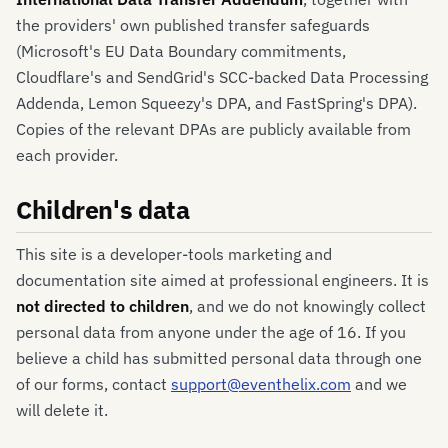
the providers' own published transfer safeguards
(Microsoft's EU Data Boundary commitments,
Cloudflare's and SendGrid's SCC-backed Data Processing
Addenda, Lemon Squeezy's DPA, and FastSpring's DPA).
Copies of the relevant DPAs are publicly available from
each provider.
Children's data
This site is a developer-tools marketing and
documentation site aimed at professional engineers. It is
not directed to children
, and we do not knowingly collect
personal data from anyone under the age of 16. If you
believe a child has submitted personal data through one
of our forms, contact
support@eventhelix.com
and we
will delete it.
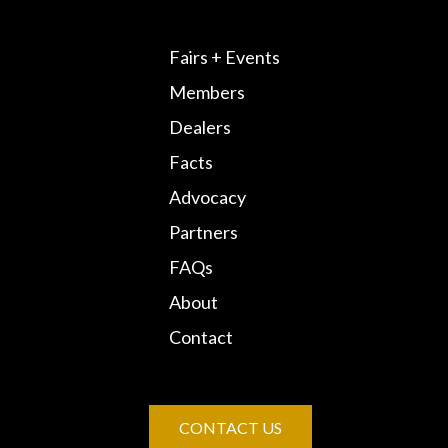
Fairs + Events
Members
Dealers
Facts
Advocacy
Partners
FAQs
About
Contact
CONTACT US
• • •
• _WHAT IS REQUIRED_: Across all the records, find the lines containing the word "site" and reproduce each one.

• _OUTPUT OF THE TASK_:
This site is a developer-tools marketing and
documentation site aimed at professional engineers. It is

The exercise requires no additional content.